ECEDHA membership is open to the official leaders (whether called
head, chair, or some other title) of U.S. university departments
offering ABET-accredited electrical and/or computer engineering (or
similarly named) programs. Of about 300 departments offering such
programs, almost 90 percent are currently represented in ECEDHA.
Society for Industrial and Applied Mathematics (http://www.siam.org)--
SIAM has grown from a membership of few hundred in the early 1950s to
over 10,000 members today. SIAM members are applied and computational
mathematicians, computer scientists, numerical analysts, engineers,
statisticians, and mathematics educators. They work in industrial and
service organizations, universities, colleges, and government agencies
and laboratories all over the world.

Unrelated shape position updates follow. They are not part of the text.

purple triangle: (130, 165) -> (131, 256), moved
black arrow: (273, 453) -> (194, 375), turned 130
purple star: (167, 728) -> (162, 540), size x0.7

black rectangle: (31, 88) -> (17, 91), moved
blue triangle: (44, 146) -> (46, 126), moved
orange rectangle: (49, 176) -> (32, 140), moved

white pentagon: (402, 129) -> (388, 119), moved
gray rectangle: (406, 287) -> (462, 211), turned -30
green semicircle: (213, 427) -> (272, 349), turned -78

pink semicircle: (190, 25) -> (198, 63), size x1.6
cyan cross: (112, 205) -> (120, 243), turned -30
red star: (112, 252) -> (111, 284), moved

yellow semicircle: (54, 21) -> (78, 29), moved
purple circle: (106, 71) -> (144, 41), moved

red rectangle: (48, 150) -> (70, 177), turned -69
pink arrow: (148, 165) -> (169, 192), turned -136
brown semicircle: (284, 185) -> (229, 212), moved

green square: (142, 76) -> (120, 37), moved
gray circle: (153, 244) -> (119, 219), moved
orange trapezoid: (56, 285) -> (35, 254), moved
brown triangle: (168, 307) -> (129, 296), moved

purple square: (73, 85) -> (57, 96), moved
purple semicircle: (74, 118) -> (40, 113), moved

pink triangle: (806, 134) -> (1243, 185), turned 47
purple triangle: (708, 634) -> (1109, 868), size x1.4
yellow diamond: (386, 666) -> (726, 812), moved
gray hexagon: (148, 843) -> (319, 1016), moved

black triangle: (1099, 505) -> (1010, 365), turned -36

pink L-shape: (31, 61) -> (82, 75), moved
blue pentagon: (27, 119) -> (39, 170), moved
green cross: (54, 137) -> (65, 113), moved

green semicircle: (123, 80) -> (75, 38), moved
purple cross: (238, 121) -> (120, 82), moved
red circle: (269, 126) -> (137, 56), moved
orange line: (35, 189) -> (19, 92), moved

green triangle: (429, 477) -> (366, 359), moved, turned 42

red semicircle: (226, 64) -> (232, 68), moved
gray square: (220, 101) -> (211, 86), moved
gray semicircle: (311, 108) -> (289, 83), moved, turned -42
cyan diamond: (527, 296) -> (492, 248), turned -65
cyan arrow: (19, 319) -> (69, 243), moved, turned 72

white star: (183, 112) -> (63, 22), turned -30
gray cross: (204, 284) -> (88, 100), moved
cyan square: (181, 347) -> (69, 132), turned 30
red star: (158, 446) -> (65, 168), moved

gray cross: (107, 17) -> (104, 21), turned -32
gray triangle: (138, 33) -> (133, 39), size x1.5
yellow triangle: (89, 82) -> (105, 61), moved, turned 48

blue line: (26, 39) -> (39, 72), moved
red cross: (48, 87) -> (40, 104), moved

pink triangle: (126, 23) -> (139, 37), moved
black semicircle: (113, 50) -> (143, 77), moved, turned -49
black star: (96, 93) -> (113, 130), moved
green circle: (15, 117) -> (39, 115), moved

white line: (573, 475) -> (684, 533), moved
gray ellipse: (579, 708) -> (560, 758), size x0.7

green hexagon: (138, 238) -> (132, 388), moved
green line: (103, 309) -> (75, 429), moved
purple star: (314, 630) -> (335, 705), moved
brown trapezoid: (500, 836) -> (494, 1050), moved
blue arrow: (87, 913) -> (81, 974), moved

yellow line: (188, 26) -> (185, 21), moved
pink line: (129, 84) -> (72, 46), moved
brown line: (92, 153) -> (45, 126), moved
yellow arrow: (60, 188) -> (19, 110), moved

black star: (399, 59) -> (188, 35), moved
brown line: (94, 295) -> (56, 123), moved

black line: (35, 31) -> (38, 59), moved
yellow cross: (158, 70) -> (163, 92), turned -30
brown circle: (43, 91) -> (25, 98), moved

In addition, SIAM has over 400
institutional members-colleges, universities, corporations, and
research organizations.
U.S. Public Policy Committee of the Association for Computing Machinery
(http://www.acm.org/usacm)--USACM is the U.S. Public Policy Committee
of the Association for Computing Machinery, which is widely recognized
as the premier organization for computing professionals, delivering
resources that advance the computing as a science and a profession,
enabling professional development, and promoting policies and research
that benefit society. ACM is the world's first educational and
scientific computing society with almost 80,000 members worldwide.
USACM members include leading computer scientists, engineers, and other
professionals from industry, academia, and government.